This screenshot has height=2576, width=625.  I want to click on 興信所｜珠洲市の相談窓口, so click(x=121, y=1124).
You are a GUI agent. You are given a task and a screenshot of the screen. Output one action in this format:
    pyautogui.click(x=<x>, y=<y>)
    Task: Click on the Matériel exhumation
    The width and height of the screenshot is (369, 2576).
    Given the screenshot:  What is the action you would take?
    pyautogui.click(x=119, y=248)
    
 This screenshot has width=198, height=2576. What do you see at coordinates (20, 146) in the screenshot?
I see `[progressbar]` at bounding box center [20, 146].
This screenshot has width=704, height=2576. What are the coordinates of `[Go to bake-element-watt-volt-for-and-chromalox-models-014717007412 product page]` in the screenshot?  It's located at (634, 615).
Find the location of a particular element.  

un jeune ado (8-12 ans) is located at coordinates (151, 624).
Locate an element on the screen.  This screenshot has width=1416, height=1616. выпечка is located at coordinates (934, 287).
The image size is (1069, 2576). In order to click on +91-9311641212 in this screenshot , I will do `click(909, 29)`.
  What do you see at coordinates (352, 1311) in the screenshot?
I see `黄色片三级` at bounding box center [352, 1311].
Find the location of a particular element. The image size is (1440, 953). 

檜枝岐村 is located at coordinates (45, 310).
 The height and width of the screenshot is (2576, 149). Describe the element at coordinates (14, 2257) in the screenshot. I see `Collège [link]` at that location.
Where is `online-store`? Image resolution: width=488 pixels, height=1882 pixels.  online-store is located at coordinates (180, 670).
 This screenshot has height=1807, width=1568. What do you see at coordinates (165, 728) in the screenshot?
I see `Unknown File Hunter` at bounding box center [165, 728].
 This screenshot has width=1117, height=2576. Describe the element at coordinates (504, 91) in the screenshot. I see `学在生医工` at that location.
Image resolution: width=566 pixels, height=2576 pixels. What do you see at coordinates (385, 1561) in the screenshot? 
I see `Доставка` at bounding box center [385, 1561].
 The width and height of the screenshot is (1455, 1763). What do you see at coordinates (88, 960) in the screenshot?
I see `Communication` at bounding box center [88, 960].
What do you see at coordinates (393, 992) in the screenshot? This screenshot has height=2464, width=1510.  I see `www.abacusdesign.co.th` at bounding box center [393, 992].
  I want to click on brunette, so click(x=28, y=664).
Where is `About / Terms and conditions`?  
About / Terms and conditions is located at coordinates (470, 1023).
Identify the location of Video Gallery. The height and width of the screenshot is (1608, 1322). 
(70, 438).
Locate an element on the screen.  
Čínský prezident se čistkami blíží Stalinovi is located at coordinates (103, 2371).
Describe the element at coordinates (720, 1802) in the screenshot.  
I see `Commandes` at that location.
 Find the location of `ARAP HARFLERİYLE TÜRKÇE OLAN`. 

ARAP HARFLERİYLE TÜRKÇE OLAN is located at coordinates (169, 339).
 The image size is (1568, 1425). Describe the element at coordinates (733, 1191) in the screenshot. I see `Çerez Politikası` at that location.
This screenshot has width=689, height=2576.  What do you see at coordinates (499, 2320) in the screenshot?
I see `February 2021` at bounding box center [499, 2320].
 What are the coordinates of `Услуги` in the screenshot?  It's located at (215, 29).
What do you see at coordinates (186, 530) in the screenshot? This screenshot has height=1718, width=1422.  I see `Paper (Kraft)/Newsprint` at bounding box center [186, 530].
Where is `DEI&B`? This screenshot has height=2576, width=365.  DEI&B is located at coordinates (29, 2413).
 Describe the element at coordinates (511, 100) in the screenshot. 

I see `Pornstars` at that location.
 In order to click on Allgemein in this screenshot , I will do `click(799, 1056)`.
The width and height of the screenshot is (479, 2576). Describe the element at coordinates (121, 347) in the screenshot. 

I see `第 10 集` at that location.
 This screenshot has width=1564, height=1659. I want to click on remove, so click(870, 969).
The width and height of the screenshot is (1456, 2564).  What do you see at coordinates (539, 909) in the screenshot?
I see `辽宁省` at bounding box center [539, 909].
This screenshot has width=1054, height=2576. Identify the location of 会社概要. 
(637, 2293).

• • • • •

How to complete this task: Each entry above is to be duplicated exactly, with nothing left out.

Answer section:
This screenshot has height=2576, width=625.  I want to click on 興信所｜珠洲市の相談窓口, so click(x=121, y=1124).
You are a GUI agent. You are given a task and a screenshot of the screen. Output one action in this format:
    pyautogui.click(x=<x>, y=<y>)
    Task: Click on the Matériel exhumation
    The width and height of the screenshot is (369, 2576).
    Given the screenshot:  What is the action you would take?
    pyautogui.click(x=119, y=248)
    
 This screenshot has width=198, height=2576. What do you see at coordinates (20, 146) in the screenshot?
I see `[progressbar]` at bounding box center [20, 146].
This screenshot has width=704, height=2576. What are the coordinates of `[Go to bake-element-watt-volt-for-and-chromalox-models-014717007412 product page]` in the screenshot?  It's located at (634, 615).
Find the location of a particular element.  

un jeune ado (8-12 ans) is located at coordinates (151, 624).
Locate an element on the screen.  This screenshot has width=1416, height=1616. выпечка is located at coordinates (934, 287).
The image size is (1069, 2576). In order to click on +91-9311641212 in this screenshot , I will do `click(909, 29)`.
  What do you see at coordinates (352, 1311) in the screenshot?
I see `黄色片三级` at bounding box center [352, 1311].
Find the location of a particular element. The image size is (1440, 953). 

檜枝岐村 is located at coordinates (45, 310).
 The height and width of the screenshot is (2576, 149). Describe the element at coordinates (14, 2257) in the screenshot. I see `Collège [link]` at that location.
Where is `online-store`? Image resolution: width=488 pixels, height=1882 pixels.  online-store is located at coordinates (180, 670).
 This screenshot has height=1807, width=1568. What do you see at coordinates (165, 728) in the screenshot?
I see `Unknown File Hunter` at bounding box center [165, 728].
 This screenshot has width=1117, height=2576. Describe the element at coordinates (504, 91) in the screenshot. I see `学在生医工` at that location.
Image resolution: width=566 pixels, height=2576 pixels. What do you see at coordinates (385, 1561) in the screenshot? 
I see `Доставка` at bounding box center [385, 1561].
 The width and height of the screenshot is (1455, 1763). What do you see at coordinates (88, 960) in the screenshot?
I see `Communication` at bounding box center [88, 960].
What do you see at coordinates (393, 992) in the screenshot? This screenshot has height=2464, width=1510.  I see `www.abacusdesign.co.th` at bounding box center [393, 992].
  I want to click on brunette, so click(x=28, y=664).
Where is `About / Terms and conditions`?  
About / Terms and conditions is located at coordinates (470, 1023).
Identify the location of Video Gallery. The height and width of the screenshot is (1608, 1322). 
(70, 438).
Locate an element on the screen.  
Čínský prezident se čistkami blíží Stalinovi is located at coordinates (103, 2371).
Describe the element at coordinates (720, 1802) in the screenshot.  
I see `Commandes` at that location.
 Find the location of `ARAP HARFLERİYLE TÜRKÇE OLAN`. 

ARAP HARFLERİYLE TÜRKÇE OLAN is located at coordinates (169, 339).
 The image size is (1568, 1425). Describe the element at coordinates (733, 1191) in the screenshot. I see `Çerez Politikası` at that location.
This screenshot has width=689, height=2576.  What do you see at coordinates (499, 2320) in the screenshot?
I see `February 2021` at bounding box center [499, 2320].
 What are the coordinates of `Услуги` in the screenshot?  It's located at (215, 29).
What do you see at coordinates (186, 530) in the screenshot? This screenshot has height=1718, width=1422.  I see `Paper (Kraft)/Newsprint` at bounding box center [186, 530].
Where is `DEI&B`? This screenshot has height=2576, width=365.  DEI&B is located at coordinates (29, 2413).
 Describe the element at coordinates (511, 100) in the screenshot. 

I see `Pornstars` at that location.
 In order to click on Allgemein in this screenshot , I will do `click(799, 1056)`.
The width and height of the screenshot is (479, 2576). Describe the element at coordinates (121, 347) in the screenshot. 

I see `第 10 集` at that location.
 This screenshot has width=1564, height=1659. I want to click on remove, so click(870, 969).
The width and height of the screenshot is (1456, 2564).  What do you see at coordinates (539, 909) in the screenshot?
I see `辽宁省` at bounding box center [539, 909].
This screenshot has width=1054, height=2576. Identify the location of 会社概要. 
(637, 2293).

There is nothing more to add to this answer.